Service improvements
- Within three months of this decision the Council has agreed:
- It will undertake an audit of any clients for whom it contracts the Care Provider to provide care, to ensure the Care Provider is responding appropriately to any service requests or complaints it receives and recording these in line with its expectations. In particular, to ensure the Care Provider signposts complainants in its replies to complaints about what to do if they remain dissatisfied. It will advise us of its findings and any action taken, or that it proposes to take, further to this exercise.
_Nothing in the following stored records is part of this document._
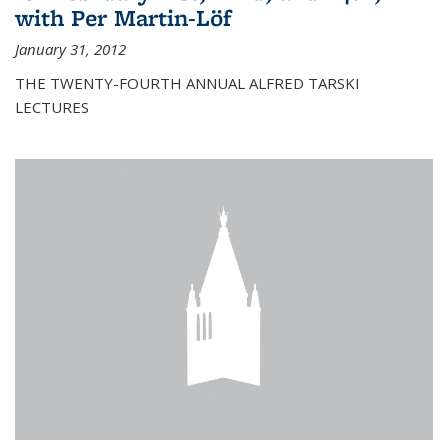
with Per Martin-Löf
January 31, 2012
THE TWENTY-FOURTH ANNUAL ALFRED TARSKI
LECTURES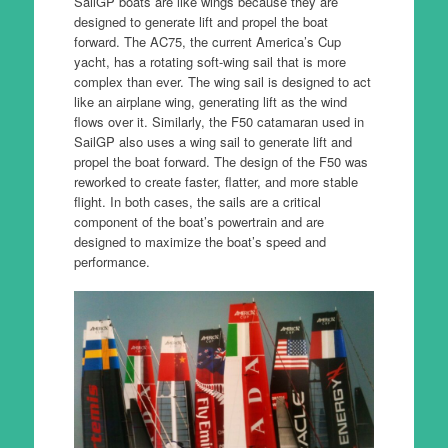
SailGP boats are like wings because they are
designed to generate lift and propel the boat
forward. The AC75, the current America’s Cup
yacht, has a rotating soft-wing sail that is more
complex than ever. The wing sail is designed to act
like an airplane wing, generating lift as the wind
flows over it. Similarly, the F50 catamaran used in
SailGP also uses a wing sail to generate lift and
propel the boat forward. The design of the F50 was
reworked to create faster, flatter, and more stable
flight. In both cases, the sails are a critical
component of the boat’s powertrain and are
designed to maximize the boat’s speed and
performance.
- To issue a reminder to all relevant staff of its expectations if a user of its services is left without care and they request it consider short-term measures to cover any deficit; for example, through an increase in direct payments or use of short break money. The aim should be to ensure there is a clear audit trail showing the Council has considered how to help its client and recorded with them what it has agreed and told them of any records it will need them to keep.
Final decision
- For reasons set out above I upheld this complaint finding fault by the Council caused injustice to Miss Q and R. The Council has agreed action that I consider will remedy that injustice. Consequently, I have completed my investigation satisfied with its response.